What does top show and what does ps aux | grep qemu show?

Also, can you try this using the latest/stable channel? (keep in mind you wont be able to downgrade back to the LTS channel so if thats a problem don’t do it).

lxd 14624 5.6 5.7 8901696 7635548 ? Sl Apr27 547:44 /snap/lxd/24322/bin/qemu-system-x86_64 -S -vm1 vm1 -uuid e3932e4b-9226-463d-a85c-64005a85e83f -daemonize -cpu host,hv_passthrough -nographic -serial chardev:console -nodefaults -no-user-config -sandbox on,obsolete=deny,elevateprivileges=allow,spawn=allow,resourcecontrol=deny -readconfig /var/snap/lxd/common/lxd/logs/vm1/qemu.conf -spice unix=on,disable-ticketing=on,addr=/var/snap/lxd/common/lxd/logs/vm1/qemu.spice -pidfile /var/snap/lxd/common/lxd/logs/vm1/qemu.pid -D /var/snap/lxd/common/lxd/logs/vm1/qemu.log -smbios type=2,manufacturer=Canonical Ltd.,product=LXD -runas lxd
lxd 1083047 66.3 12.7 18322956 16784548 ? Sl Apr28 5666:27 /snap/lxd/24322/bin/qemu-system-x86_64 -S -vm1 win11 -uuid 10344210-25c5-4c81-ac7e-ea62a7b8b918 -daemonize -cpu host,hv_passthrough -nographic -serial chardev:console -nodefaults -no-user-config -sandbox on,obsolete=deny,elevateprivileges=allow,spawn=allow,resourcecontrol=deny -readconfig /var/snap/lxd/common/lxd/logs/win11/qemu.conf -spice unix=on,disable-ticketing=on,addr=/var/snap/lxd/common/lxd/logs/win11/qemu.spice -pidfile /var/snap/lxd/common/lxd/logs/win11/qemu.pid -D /var/snap/lxd/common/lxd/logs/win11/qemu.log -smbios type=2,manufacturer=Canonical Ltd.,product=LXD -runas lxd
user1 1299439 0.0 0.0 6608 2228 pts/10 S+ 16:37 0:00 grep --color=auto qemu

1083047 lxd 20 0 17.5g 16.0g 15.9g S 100.0 12.7 5671:21 qemu-system-x86
14624 lxd 20 0 8901696 7.3g 7.3g S 5.6 5.8 547:55.96 qemu-system-x86

vms right?

So it looks like those 2 qemu VM processes have 15.9G + 7.3G = 23.2G of resident memory.

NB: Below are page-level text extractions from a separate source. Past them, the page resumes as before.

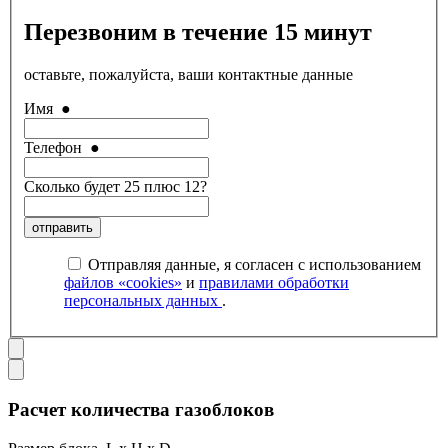
Перезвоним в течение 15 минут
оставьте, пожалуйста, ваши контактные данные
Имя
●
Телефон
●
Сколько будет 25 плюс 12?
отправить
Отправляя данные, я согласен с использованием
файлов «cookies»
и
правилами обработки
персональных данных
.
Расчет количества газоблоков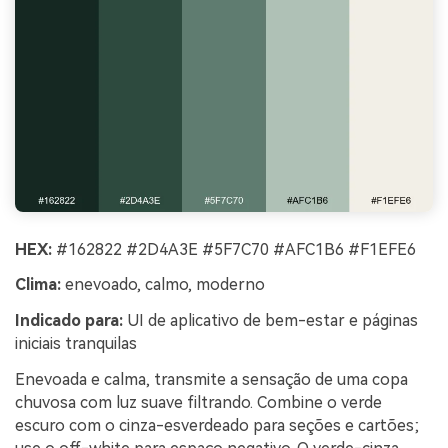
HEX:
#162822 #2D4A3E #5F7C70 #AFC1B6 #F1EFE6
Clima:
enevoado, calmo, moderno
Indicado para:
UI de aplicativo de bem-estar e páginas
iniciais tranquilas
Enevoada e calma, transmite a sensação de uma copa
chuvosa com luz suave filtrando. Combine o verde
escuro com o cinza-esverdeado para seções e cartões;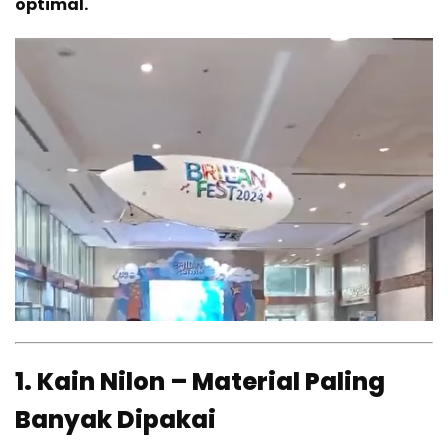
optimal.
1. Kain Nilon – Material Paling
Banyak Dipakai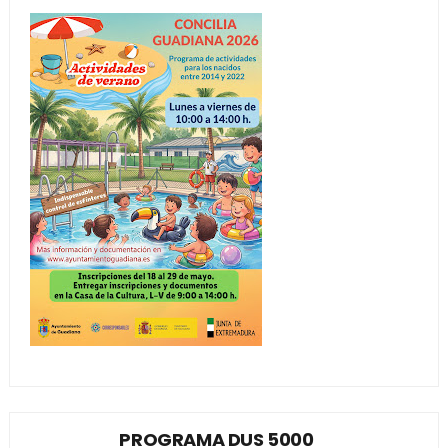
PROGRAMA DUS 5000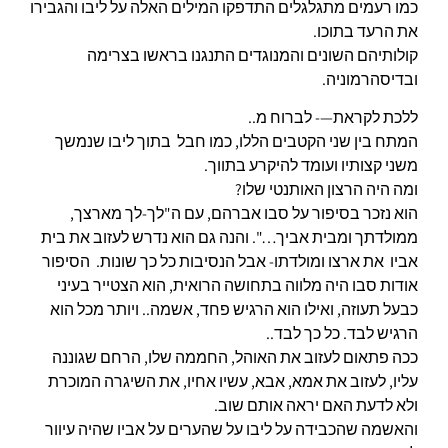
כמו רעמים מתגלגלים התדפקו המילים האלה על ליבו והגבירו
את הרעד בתוכו.
קולותיהם השונים והמנוגדים התנגנו בראשו בצרימה
ובדיסהרמוניה.
ללכת לקראת—- לברוח מ..
המתח בין שני הקטבים הללו, כמו חבל בתוך ליבו שנמשך
משני קצותיו ועומד להיקרע בתווך.
ומה היה הרצון האותנטי שלו?
הוא נזכר בסיפור על סבו אברהם, עם ה"לך-לך מארצך,
ממולדתך ומבית אביך…". והנה גם הוא נדרש לעזוב את בית
אביו את ארצו ומולדתו- אבל הנסיבות כל כך שונות. הסיפור
אודות סבו היה מלווה בתחושה הרואית, הוא הצטייר בעיני
כבעל תעוזה, ואילו הוא הרגיש פחד, אשמה.. ויותר מכל הוא
הרגיש לבד. כל כך לבד..
ככה פתאום לעזוב את האוהל, החממה שלו, הרחם שגוננה
עליו, לעזוב את אמא, אבא, עשיו אחיו, את השיגרה המוכרת
ולא לדעת האם יראה אותם שוב.
והאשמה שהכבידה על ליבו על שהערים על אביו שהיה עיוור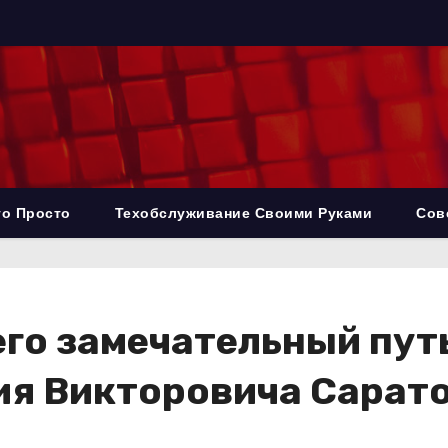
то Просто
Техобслуживание Своими Руками
Сов
его замечательный путь
ия Викторовича Сарат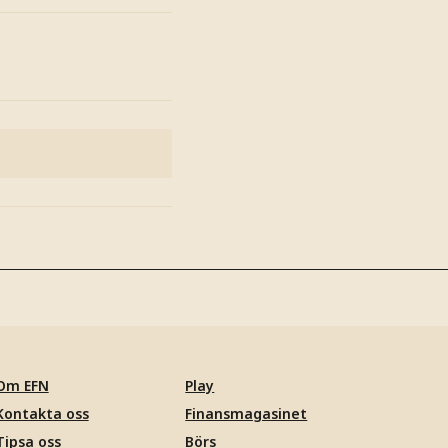
Om EFN
Play
Kontakta oss
Finansmagasinet
Tipsa oss
Börs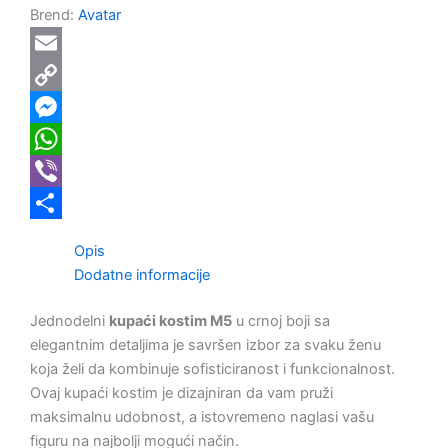
Brend:
Avatar
Email
Copy
Link
Messenger
WhatsApp
Viber
Share
Opis
Dodatne informacije
Jednodelni
kupaći kostim M5
u crnoj boji sa
elegantnim detaljima je savršen izbor za svaku ženu
koja želi da kombinuje sofisticiranost i funkcionalnost.
Ovaj kupaći kostim je dizajniran da vam pruži
maksimalnu udobnost, a istovremeno naglasi vašu
figuru na najbolji mogući način.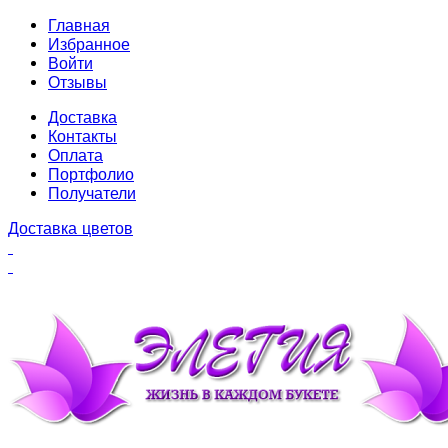
Главная
Избранное
Войти
Отзывы
Доставка
Контакты
Оплата
Портфолио
Получатели
Доставка цветов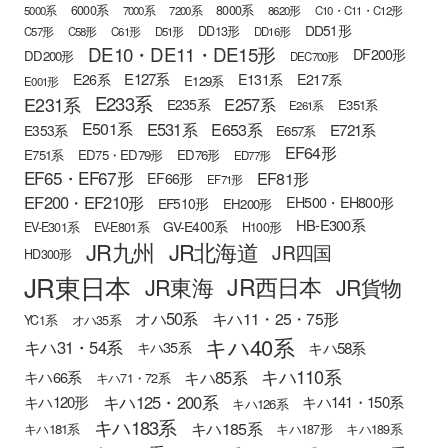
6000系
8000系
5000系
7000系
7200系
8620形
C10・C11・C12形
DD51形
DD13形
C57形
C58形
C61形
D51形
DD16形
DE10・DE11・DE15形
DF200形
DD200形
DEC700形
E127系
E26系
E131系
E217系
E129系
E001形
E233系
E231系
E257系
E235系
E351系
E261系
E501系
E531系
E653系
E721系
E353系
E657系
EF64形
E751系
ED75・ED79形
ED76形
ED77形
EF65・EF67形
EF81形
EF66形
EF71形
EF200・EF210形
EH500・EH800形
EF510形
EH200形
HB-E300系
GV-E400系
EV-E301系
EV-E801系
H100形
JR九州
JR北海道
JR四国
HD300形
JR東日本
JR西日本
JR東海
JR貨物
オハ50系
キハ11・25・75形
YC1系
オハ35系
キハ40系
キハ31・54系
キハ58系
キハ35系
キハ110系
キハ85系
キハ66系
キハ71・72系
キハ125・200系
キハ120形
キハ141・150系
キハ126系
キハ183系
キハ185系
キハ181系
キハ187形
キハ189系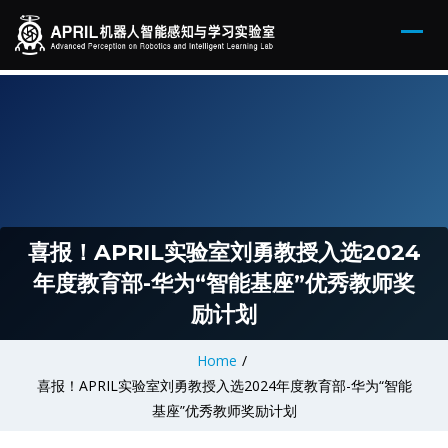
喜报！APRIL实验室刘勇教授入选2024
年度教育部-华为“智能基座”优秀教师奖
励计划
Home
/
喜报！APRIL实验室刘勇教授入选2024年度教育部-华为“智能
基座”优秀教师奖励计划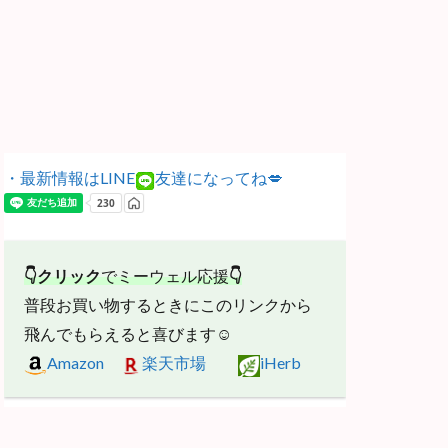
・最新情報はLINE
友達になってね💋
👇クリック
でミーウェル応援
👇
普段お買い物するときにこのリンクから
飛んでもらえると喜びます☺
Amazon
楽天市場
iHerb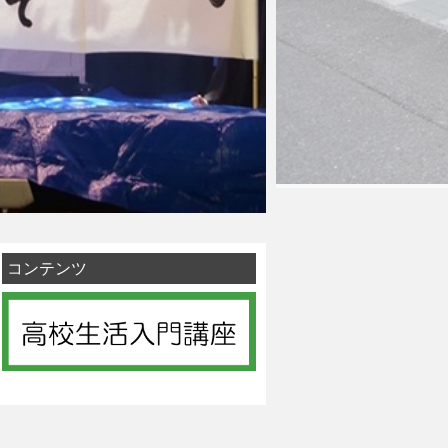
コンテンツ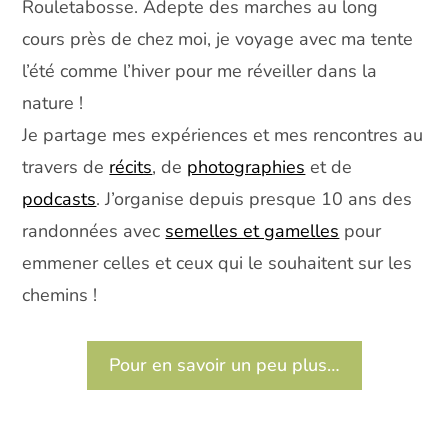
Rouletabosse. Adepte des marches au long
cours près de chez moi, je voyage avec ma tente
l’été comme l’hiver pour me réveiller dans la
nature !
Je partage mes expériences et mes rencontres au
travers de
récits
, de
photographies
et de
podcasts
. J’organise depuis presque 10 ans des
randonnées avec
semelles et gamelles
pour
emmener celles et ceux qui le souhaitent sur les
chemins !
Pour en savoir un peu plus…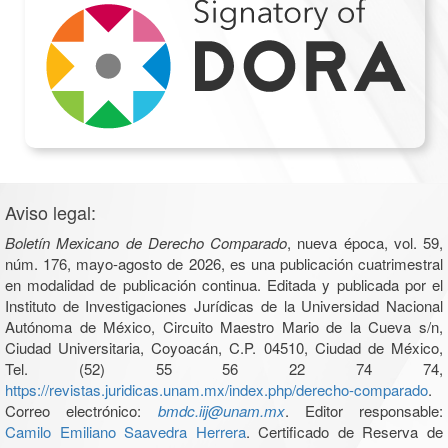
Aviso legal:
Boletín Mexicano de Derecho Comparado
, nueva época, vol. 59,
núm. 176, mayo-agosto de 2026, es una publicación cuatrimestral
en modalidad de publicación continua. Editada y publicada por el
Instituto de Investigaciones Jurídicas de la Universidad Nacional
Autónoma de México, Circuito Maestro Mario de la Cueva s/n,
Ciudad Universitaria, Coyoacán, C.P. 04510, Ciudad de México,
Tel. (52) 55 56 22 74 74,
https://revistas.juridicas.unam.mx/index.php/derecho-comparado
.
Correo electrónico:
bmdc.iij@unam.mx
. Editor responsable:
Camilo Emiliano Saavedra Herrera
. Certificado de Reserva de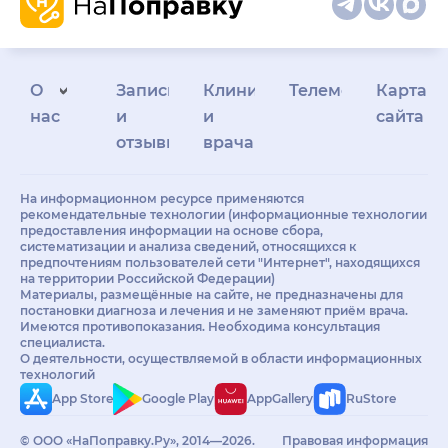
О
Запись
Клиникам
Телемедицина
Карта
нас
и
и
сайта
отзывы
врачам
На информационном ресурсе применяются
рекомендательные технологии (информационные технологии
предоставления информации на основе сбора,
систематизации и анализа сведений, относящихся к
предпочтениям пользователей сети "Интернет", находящихся
на территории Российской Федерации)
Материалы, размещённые на сайте, не предназначены для
постановки диагноза и лечения и не заменяют приём врача.
Имеются противопоказания. Необходима консультация
специалиста.
О деятельности, осуществляемой в области информационных
технологий
App Store
Google Play
AppGallery
RuStore
© ООО «НаПоправку.Ру», 2014—2026.
Правовая информация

How much memory does the server have?

You can kill those qemu processes to force the VMs to stop.

The server has 128gb of ram. Reg ecc ddr4. But should lxd really crash if the memory is full? Ok so kill pid may work? I can ssh into containers and they work. But lxc exec, list, info wobt work.

Its likely qemu has crashed and is blocking lxc list. So we should focus on why qemu is crashing/freezing/blocking - it may be an I/O fault. Anything in dmesg or journalctl?